Cancelled for 2024-25.
Shark swimming in the ocean with sunlight passing through the ocean surface. In the Blue by A bloke called Jerm via Flickr.

General Education Requirements

Way AII


Please note effective Nov. 22, this seminar has been cancelled for 2024-25.


Course Description

Science, literature, and art have much in common and arguably encompass all human experience and knowledge. Although this holistic philosophy was embraced by many great civilizations and formed the intellectual background to the western Renaissance and Enlightenment, it has become somewhat distorted by the 20th century focus on mechanistic causality and specialization that continues today, particularly in the sciences. This Introductory Seminar seeks to bring science and the humanities closer together to view complex problems in ways that individual disciplines cannot.

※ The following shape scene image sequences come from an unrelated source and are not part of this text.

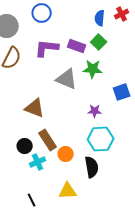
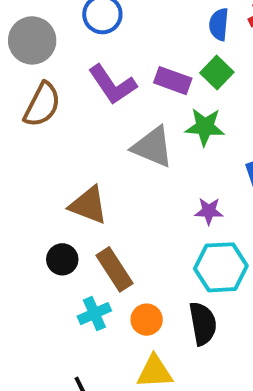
purple L-shape: (47, 48) -> (112, 85), turned -130
black circle: (25, 146) -> (62, 259), moved
orange circle: (66, 154) -> (147, 320), moved

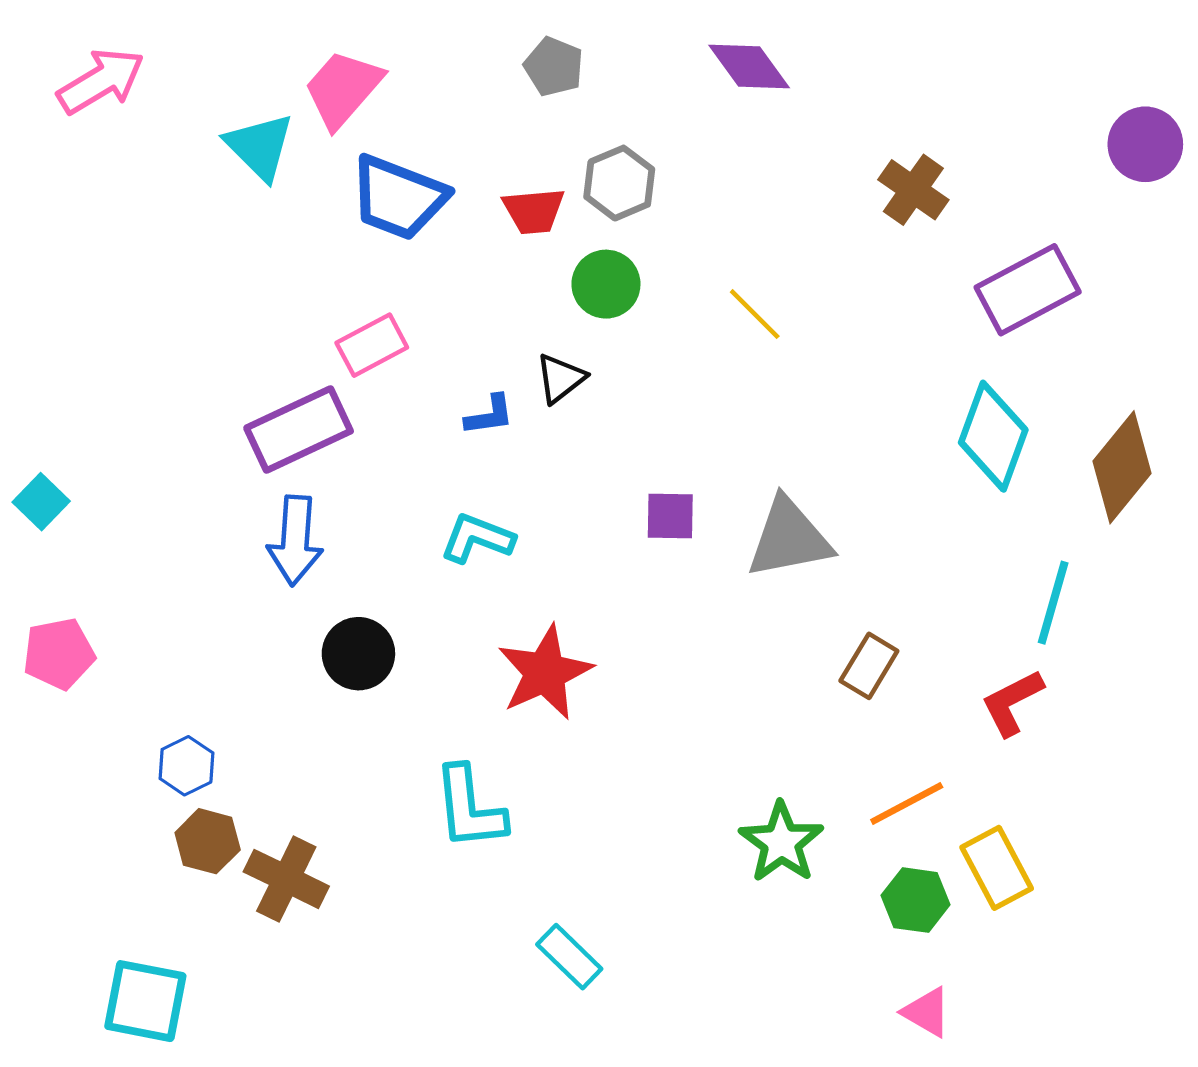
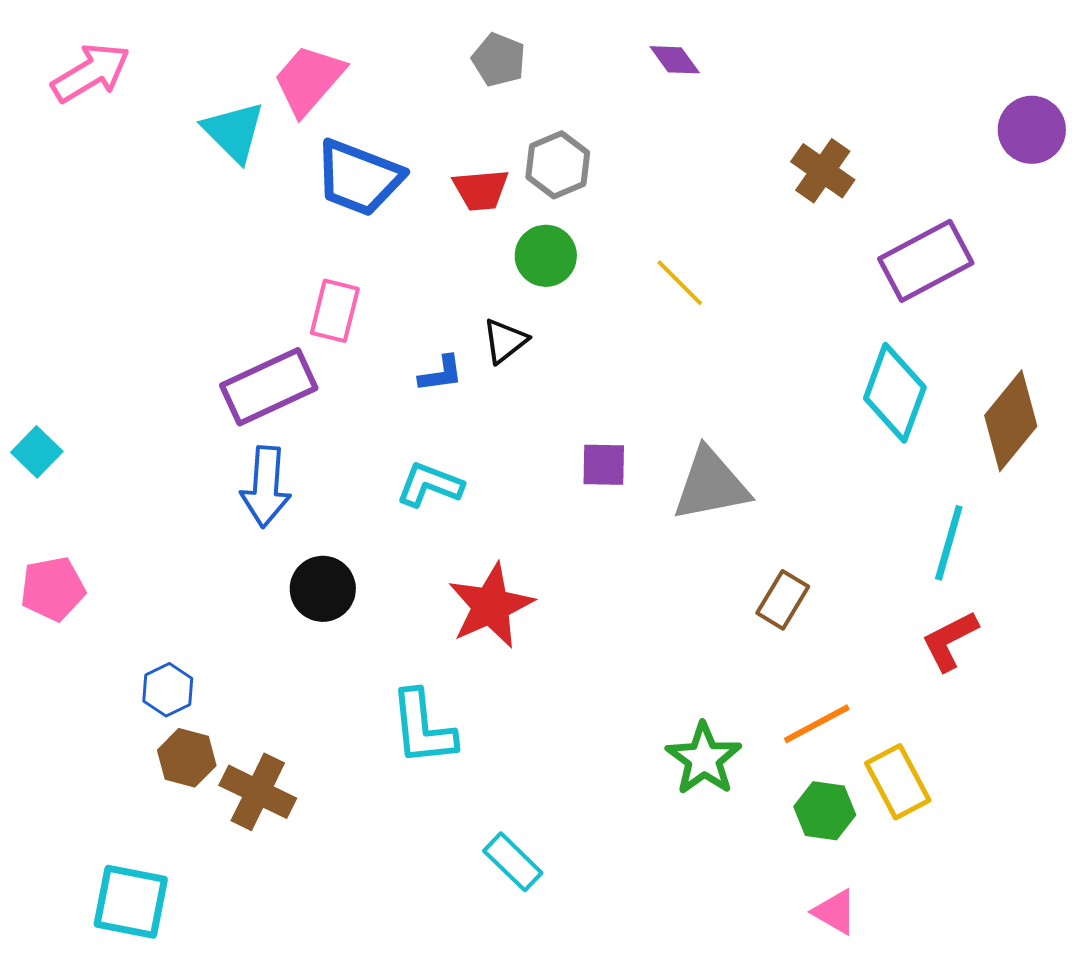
purple diamond: (749, 67) -> (675, 60), size x0.7
pink rectangle: (372, 345) -> (335, 311), turned -48
red L-shape: (1012, 703) -> (950, 641), moved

Specifically, we will examine issues concerning today’s oceans through scientific, literary, and historical lenses. Our focus will be on the Gulf of California, Mexico, and our core text will be the “Narrative” portion of Sea of Cortez: A Leisurely Journal of Travel and Research (1940) by John Steinbeck and Edward F. Ricketts, republished as The Log from the Sea of Cortez in 1951. This work is more than a travelogue or scientific report – it is an informal treatise on a holistic way of thinking that is necessary to unravel complex problems, including ones that Steinbeck addressed in The Grapes of Wrath and other novels. Thus, we will work through The Log slowly and purposefully and supplement it with relevant readings from historical and contemporary works, including Rachel Carson’s Under the Sea-Wind (1941) and poetry of Robinson Jeffers, a contemporary of Ricketts and Steinbeck who also lived on the Monterey Peninsula.

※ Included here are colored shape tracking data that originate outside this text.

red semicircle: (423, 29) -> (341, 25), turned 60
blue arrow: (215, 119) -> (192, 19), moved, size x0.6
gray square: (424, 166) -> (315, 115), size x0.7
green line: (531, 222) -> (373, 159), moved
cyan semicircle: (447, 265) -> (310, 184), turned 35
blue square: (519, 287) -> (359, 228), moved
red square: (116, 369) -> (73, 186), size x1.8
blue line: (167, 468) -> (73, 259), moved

We will discuss the structure of The Log from the Sea of Cortez in terms of Joseph Campbell’s “Hero Cycle” and break the voyage up into 8 chronological and thematic segments, each of which will have a weekly session devoted to it. In some cases, we will compare segments in The Log to an account of the same days in the field notes of Ed Ricketts to emphasize aesthetic commonalities and differences in the two sources. Each segment will also examine a relevant “special topic” of ocean health, and a team of two students will create an original presentation on this topic and lead a discussion as part of that week’s seminar. One or more short poem by Robinson Jeffers describing the relationship between humanity and the natural world, what he called “Inhumanism,” will be read aloud and discussed each week.

As a class in week 5, we will develop a reader-friendly outline of points encompassed by “non-teleological thinking,” the subject of Chapter 14 in The Log from the Sea of Cortez and a conceptual keystone that is often glossed over due to the dense style of its original author, Ed Ricketts. We will also consider the novel Cannery Row in light of non-teleological thinking. For a final project, each student will create an individual, interdisciplinary project based on precepts developed during the course to address an aspect of ocean health of personal interest. These projects will draw on students’ appreciation of the bridge between science and humanities that we have explored and will be presented in the last seminar session (Week 10). Throughout the seminar, participation, discussion, and personal expression will be emphasized.

This seminar will include one Saturday field trip to the rocky intertidal zone of Hopkins Marine Station.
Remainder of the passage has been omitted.